Ask HN: Podemos fazer melhor do que Git para controle de versão?

A dominância do Git como sistema de controle de versão é amplamente reconhecida, mas muitos engenheiros argumentam que ele está longe de ser ideal, especialmente em termos de usabilidade, lidar com ativos binários grandes e suportar monorepos enormes. Comentadores apontam alternativas como Fossil, Mercurial, Perforce, Pijij e Jujutsu, além de camadas de UI e ferramentas construídas sobre o Git, como evidência de que fluxos de trabalho e modelos melhores são possíveis.
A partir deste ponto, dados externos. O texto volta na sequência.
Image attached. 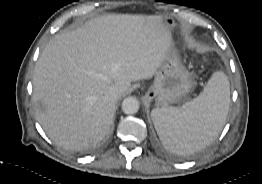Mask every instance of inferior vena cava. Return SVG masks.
<instances>
[{
	"label": "inferior vena cava",
	"instance_id": "obj_1",
	"mask_svg": "<svg viewBox=\"0 0 262 184\" xmlns=\"http://www.w3.org/2000/svg\"><path fill=\"white\" fill-rule=\"evenodd\" d=\"M106 97L111 101H117L119 98V91L116 87H110L106 92Z\"/></svg>",
	"mask_w": 262,
	"mask_h": 184
}]
</instances>
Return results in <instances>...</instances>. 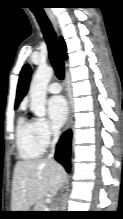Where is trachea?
Listing matches in <instances>:
<instances>
[{
    "instance_id": "trachea-1",
    "label": "trachea",
    "mask_w": 123,
    "mask_h": 219,
    "mask_svg": "<svg viewBox=\"0 0 123 219\" xmlns=\"http://www.w3.org/2000/svg\"><path fill=\"white\" fill-rule=\"evenodd\" d=\"M34 14L46 40L50 61L55 70V74L62 80L64 78V62L61 56L56 33L44 11H34Z\"/></svg>"
}]
</instances>
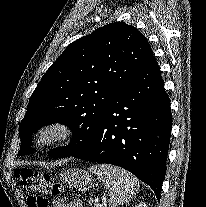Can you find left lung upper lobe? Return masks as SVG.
<instances>
[{
    "label": "left lung upper lobe",
    "mask_w": 206,
    "mask_h": 207,
    "mask_svg": "<svg viewBox=\"0 0 206 207\" xmlns=\"http://www.w3.org/2000/svg\"><path fill=\"white\" fill-rule=\"evenodd\" d=\"M153 57L135 27L123 22L105 25L71 43L42 77L20 123L19 155L33 153L31 132L62 122L74 132L70 144L49 155L67 157L93 140L112 100Z\"/></svg>",
    "instance_id": "obj_1"
}]
</instances>
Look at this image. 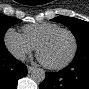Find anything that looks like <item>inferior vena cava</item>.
Returning <instances> with one entry per match:
<instances>
[{
    "instance_id": "obj_1",
    "label": "inferior vena cava",
    "mask_w": 89,
    "mask_h": 89,
    "mask_svg": "<svg viewBox=\"0 0 89 89\" xmlns=\"http://www.w3.org/2000/svg\"><path fill=\"white\" fill-rule=\"evenodd\" d=\"M19 59H20L21 61H25V56H24V55H20V56H19Z\"/></svg>"
}]
</instances>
A visão predominante é que os efeitos de rede e o ecossistema do GitHub tornam improvável uma substituição total no curto prazo, então a maior parte da inovação prática está focada em interfaces melhores, merges mais inteligentes e sistemas especializados para ativos não relacionados a código, em vez de abandonar o Git por completo.

Sentimento geral sobre o Git

  • Muitos consideram o Git “bom o suficiente” e provavelmente dominante por muito tempo por causa de sua ubiquidade e ecossistema, e não porque seja ideal.
  • Outros argumentam que está longe de ser um problema resolvido: UI confusa, padrões ruins e algumas limitações arquitetônicas reais.
  • Vários comentários observam que o Git substituiu sistemas piores (RCS/CVS/SVN) e resolveu problemas importantes, mas agora ele próprio parece datado.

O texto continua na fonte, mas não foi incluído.